▶ _What is required_
Pull every "University" line out of the data below.

[Pixel coordinate grounding data]
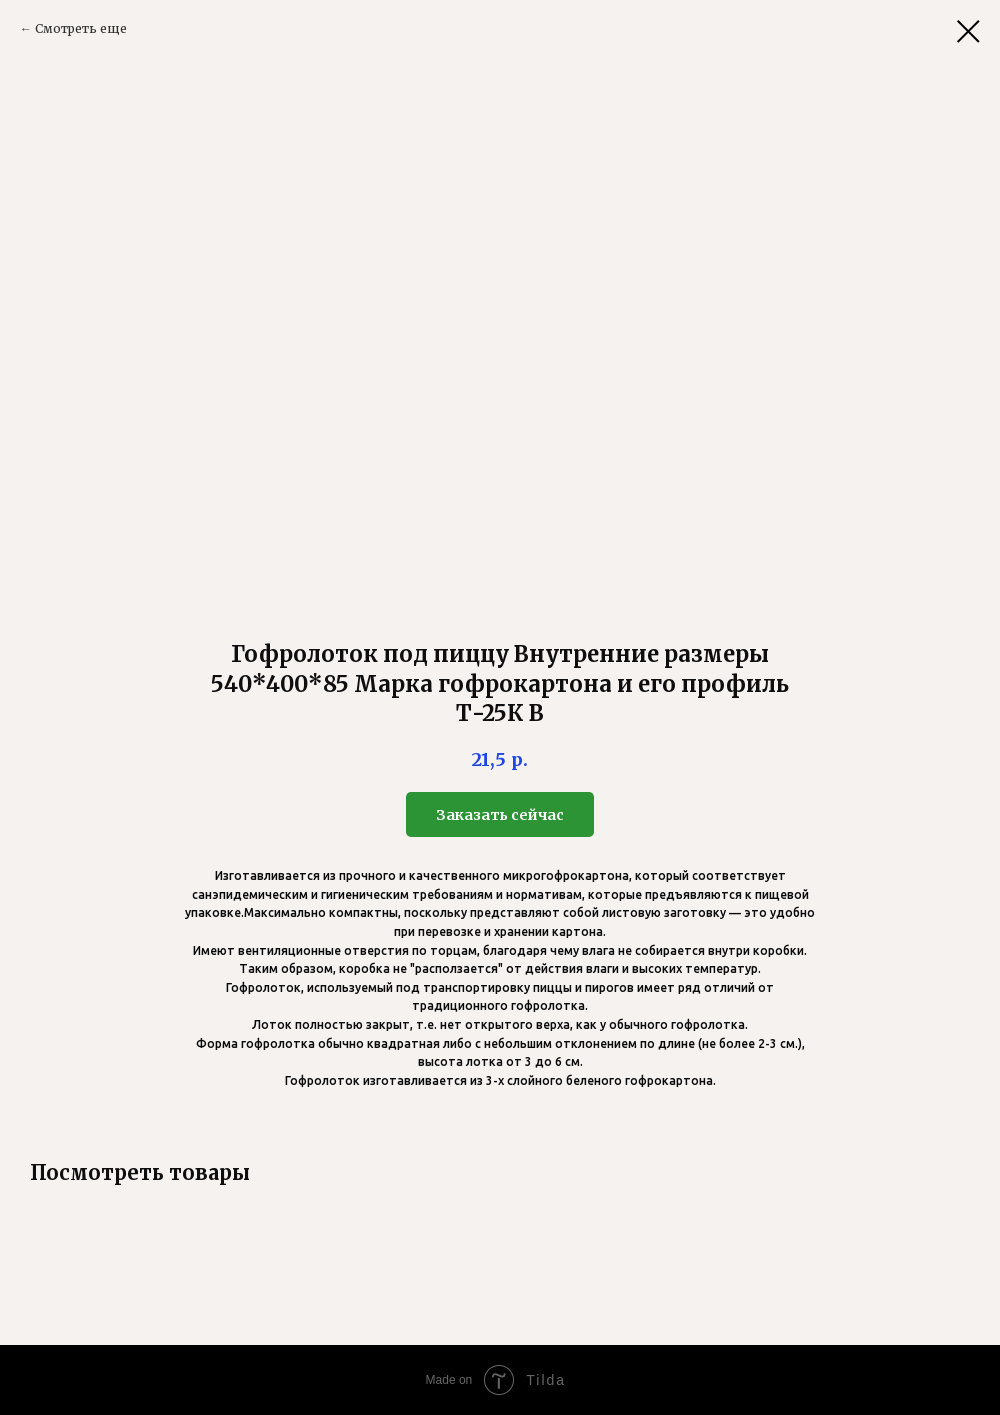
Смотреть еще (81, 28)
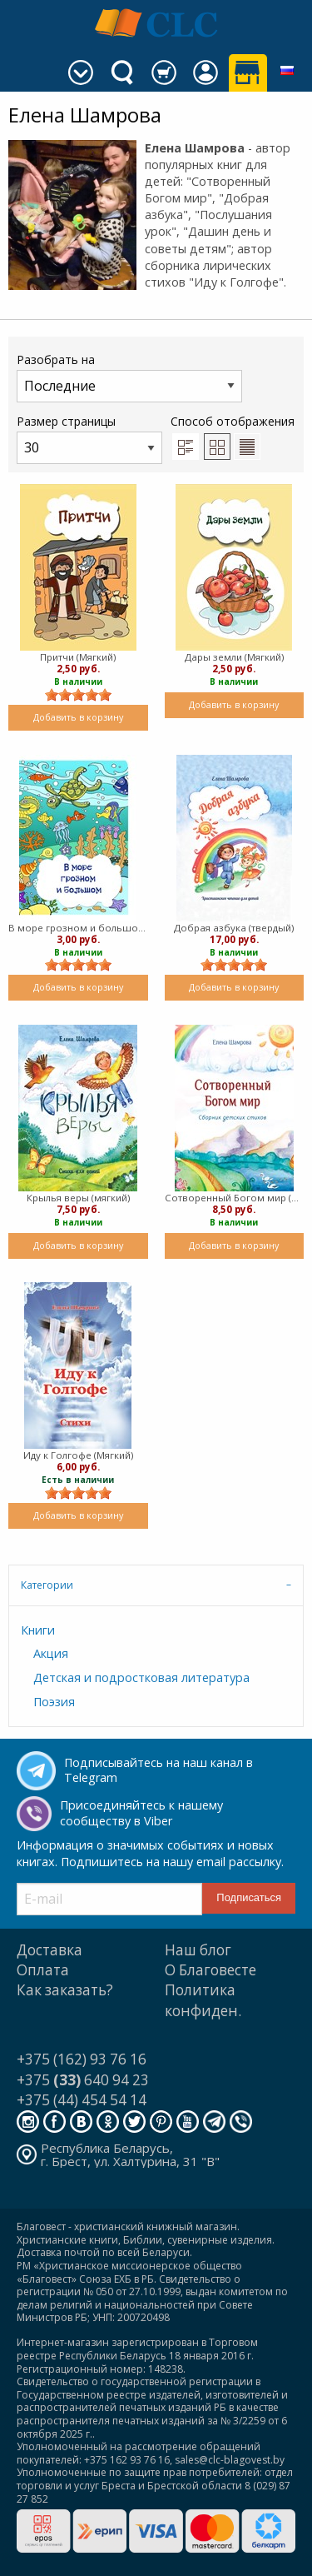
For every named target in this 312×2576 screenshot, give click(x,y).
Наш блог (198, 1949)
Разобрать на (129, 377)
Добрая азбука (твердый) (234, 927)
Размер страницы (89, 438)
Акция (50, 1653)
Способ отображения (233, 436)
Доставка (49, 1949)
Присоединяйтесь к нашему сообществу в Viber (141, 1813)
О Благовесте (210, 1969)
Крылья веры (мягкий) (78, 1197)
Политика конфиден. (203, 1999)
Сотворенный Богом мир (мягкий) (235, 1197)
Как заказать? (65, 1989)
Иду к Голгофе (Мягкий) (78, 1455)
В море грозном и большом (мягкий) (78, 927)
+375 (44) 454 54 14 (81, 2099)
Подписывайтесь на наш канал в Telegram (158, 1770)
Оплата (43, 1969)
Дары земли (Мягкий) (234, 657)
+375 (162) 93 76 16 (81, 2059)
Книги (38, 1630)
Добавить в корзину (78, 717)
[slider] (78, 694)
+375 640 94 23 (83, 2079)
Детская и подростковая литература (141, 1677)
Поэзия (54, 1702)
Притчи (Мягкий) (78, 657)
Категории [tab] (47, 1585)
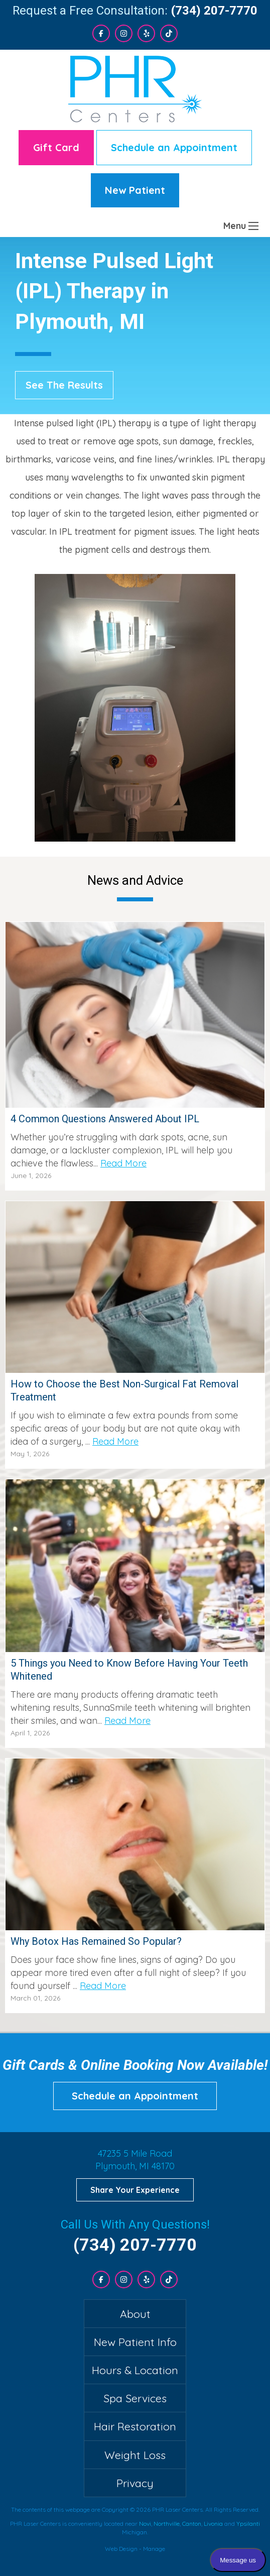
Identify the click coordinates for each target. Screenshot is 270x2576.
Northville (167, 2523)
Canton (191, 2523)
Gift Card (56, 147)
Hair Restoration (135, 2426)
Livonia (213, 2523)
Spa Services (135, 2398)
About (135, 2313)
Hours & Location (135, 2370)
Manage (154, 2548)
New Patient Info (135, 2342)
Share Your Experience (135, 2190)
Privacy (135, 2483)
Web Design (121, 2548)
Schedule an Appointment (174, 147)
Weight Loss (135, 2455)
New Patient (135, 190)
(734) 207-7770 (214, 11)
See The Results (64, 385)
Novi (145, 2523)
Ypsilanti (248, 2523)
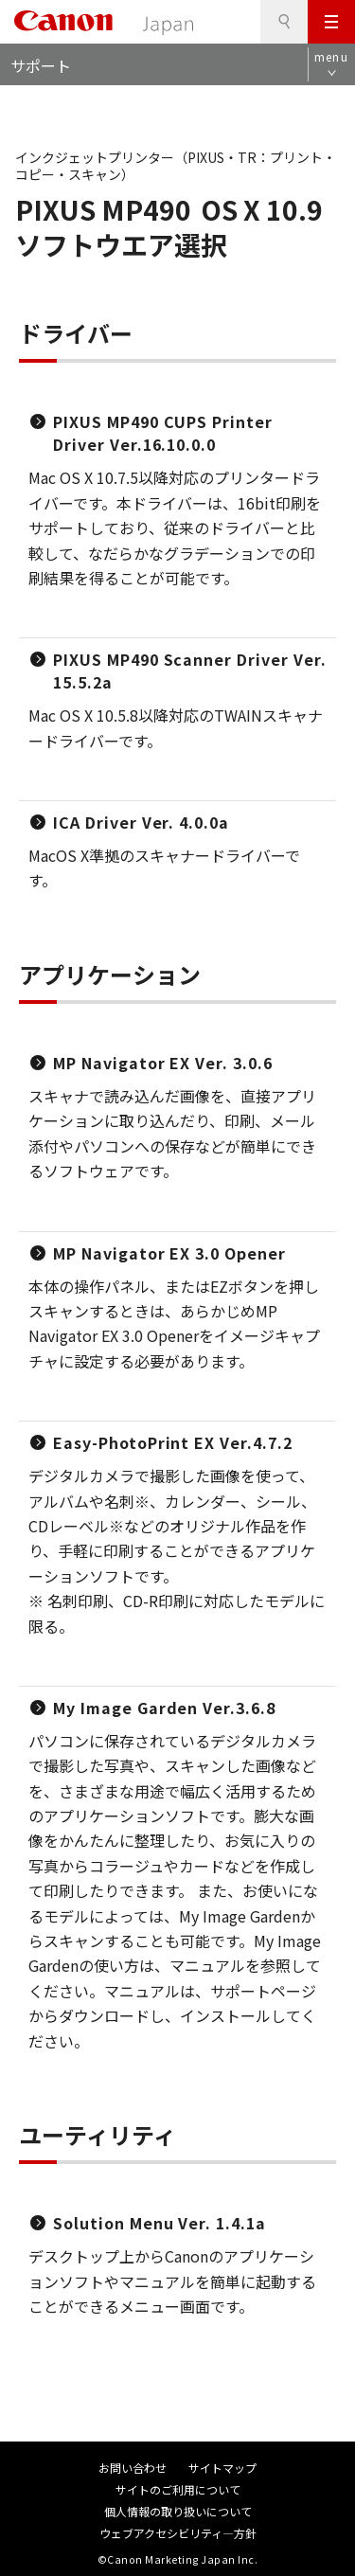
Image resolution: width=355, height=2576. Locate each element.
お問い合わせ (132, 2468)
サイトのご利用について (177, 2489)
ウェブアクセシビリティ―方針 (178, 2533)
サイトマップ (222, 2468)
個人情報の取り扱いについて (178, 2511)
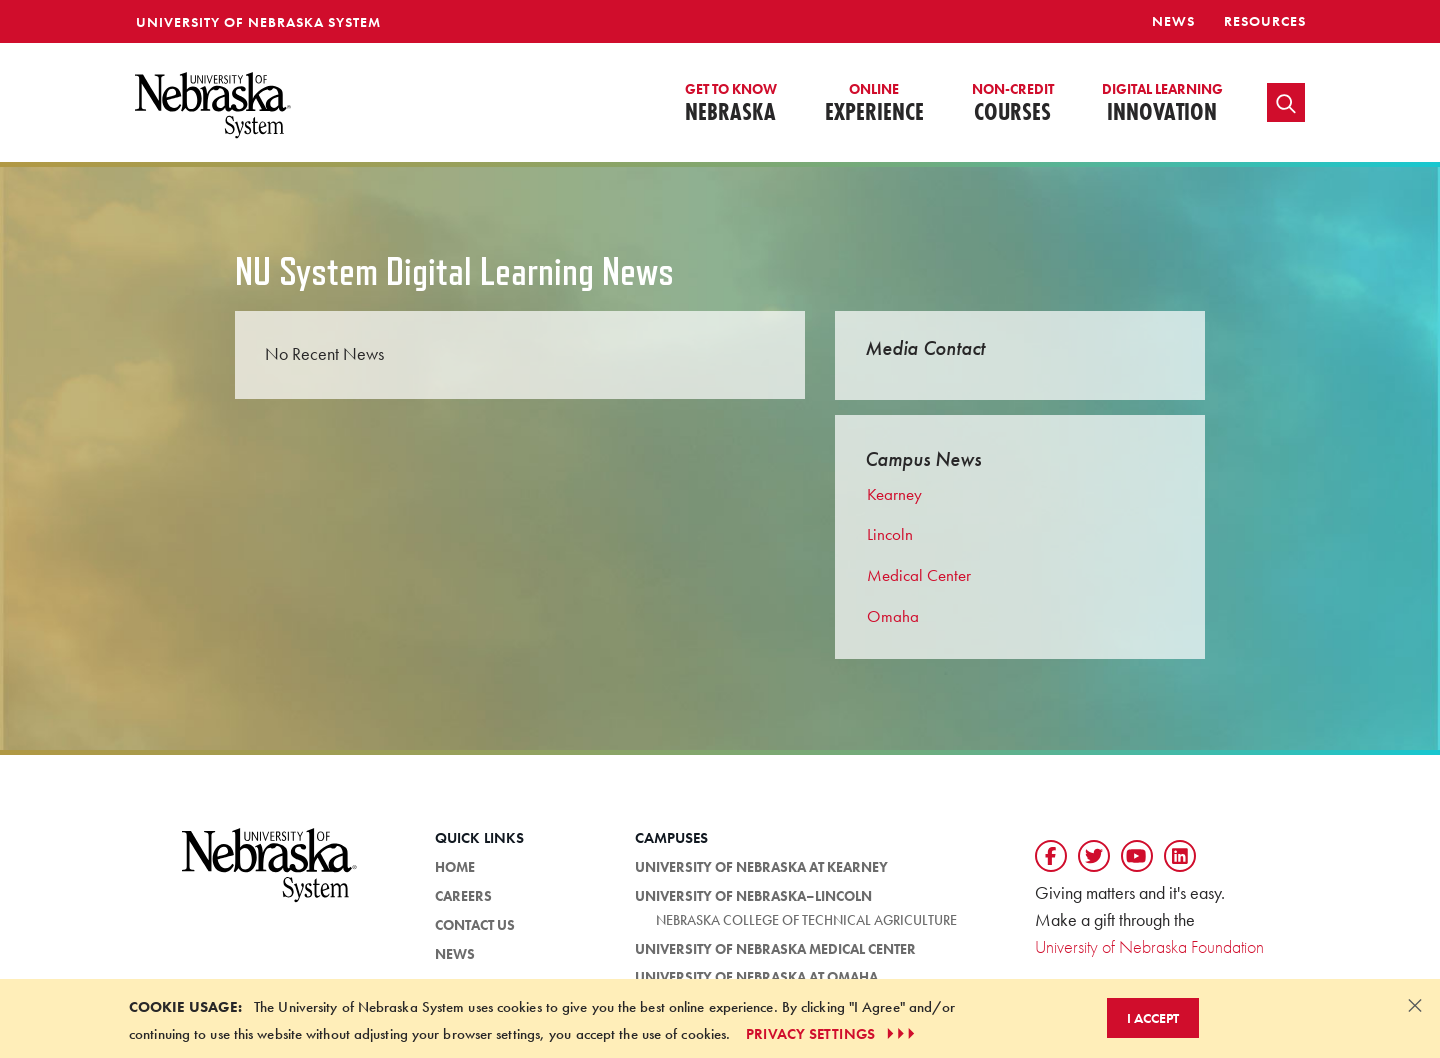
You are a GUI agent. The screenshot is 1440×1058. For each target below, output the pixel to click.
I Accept (1153, 1018)
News (1173, 21)
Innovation (1162, 104)
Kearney (894, 494)
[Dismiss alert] (1415, 1005)
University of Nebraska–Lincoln (753, 896)
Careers (463, 896)
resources (1265, 21)
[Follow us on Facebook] (1051, 856)
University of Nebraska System (258, 22)
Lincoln (890, 534)
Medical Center (919, 575)
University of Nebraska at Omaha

▶ _Answer area_
University of Nebraska–Lincoln (753, 896)
University of Nebraska System (258, 22)
University of Nebraska at Omaha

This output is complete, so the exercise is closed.